Neural Network Verification

In a nutshell, the neural network verification problem can be stated as follows:

Given a network and an input, prove that all points in a small region around that input are classified correctly, i.e., that no adversarial example exists.

To formalize this a bit, we consider a network $f: \mathcal{X} \to \mathcal{Y}$, an input region $\mathcal{D} \subseteq \mathcal{X}$, and a linear property $\mathcal{P}\subseteq \mathcal{Y}$ over the output neurons $y\in\mathcal{Y}$, and we try to prove that

\[f(x) \in \mathcal{P}, \forall x \in \mathcal{D}.\]

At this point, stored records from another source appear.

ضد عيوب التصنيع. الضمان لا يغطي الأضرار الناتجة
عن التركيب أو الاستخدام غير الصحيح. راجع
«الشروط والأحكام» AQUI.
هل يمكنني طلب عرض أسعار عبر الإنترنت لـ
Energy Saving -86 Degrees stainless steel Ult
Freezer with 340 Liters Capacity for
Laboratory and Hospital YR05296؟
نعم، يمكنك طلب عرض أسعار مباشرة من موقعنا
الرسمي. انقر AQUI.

For the sake of explanation, we consider a fully connected $L$-layer network with ReLU activations but note that we can handle all common architectures. We denote the weights and biases of neurons in the $i$-th layer as $W^{(i)}$ and $b^{(i)}$ and define the neural network as

\[f(x) := \hat{z}^{(L)}(x), \qquad \hat{z}^{(i)}(x) := W^{(i)}z^{(i-1)}(x) + b^{(i)}, \qquad z^{(i)}(x) := \max(0, \hat{z}^{(i)}(x)).\]

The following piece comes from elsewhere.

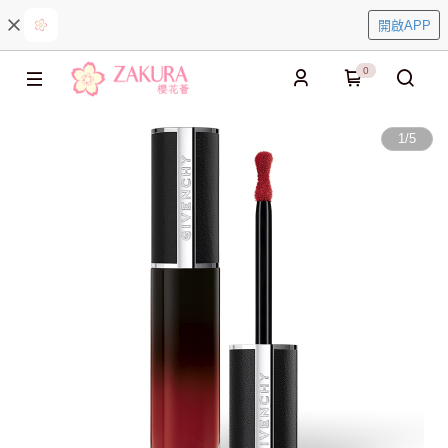
開啟APP
0
1
/
5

Where $z^{(0)}(x) = x$ denotes the input, $\hat{z}$ are the pre-activation values, and $z$ the post-activation values. For readability, we omit the dependency of intermediate activations on $x$ from here on.

Let $\mathcal{D}$ be an $\ell_\infty$ ball around an input point $x_0$ of radius $\epsilon$: \(\mathcal{D}_\epsilon(x_0) = \left\{ x \in \mathcal{X} \mid \lVert x - x_0\rVert _{\infty} \leq \epsilon \right\}.\)

Since we can encode any linear property over output neurons into an additional affine layer, we can simplify the general formulation of $f(x) \in \mathcal{P}$ to $f(x) > {0}$. Any such property can now be verified by proving that a lower bound to the following optimization problem is greater than $0$:

\[\begin{align*} \min_{x \in \mathcal{D}_\epsilon(x_0)} \qquad &f(x) = \hat{z}^{(L)} \tag{1} \\ s.t. \quad & \hat{z}^{(i)} = W^{(i)}z^{(i-1)} + b^{(i)}\\ & z^{(i)} = \max({0}, \hat{z}^{(i)})\\ \end{align*}\]

Background: Branch-and-Bound for Neural Network Verification

Recently, the Branch-and-Bound (BaB) approach, first described for this task in Branch and Bound for Piecewise Linear Neural Network Verification, has been popularized. At a high level, it is based on splitting the hard optimization problem of Eq. 1 into multiple easier subproblems by adding additional constraints until we can show the desired bound of $f(x) > 0$ on them.

The high-level motivation is the following: the optimization problem in Eq. 1 would be efficiently solvable if not for the non-linearity of the ReLU function. Since a ReLU function is piecewise linear and composed of only two linear regions, we can make a case distinction between a single ReLU node being “active” (input $\geq 0$) or inactive (input $< 0$) and prove the property on the resulting cases where the ReLU behaves linearly.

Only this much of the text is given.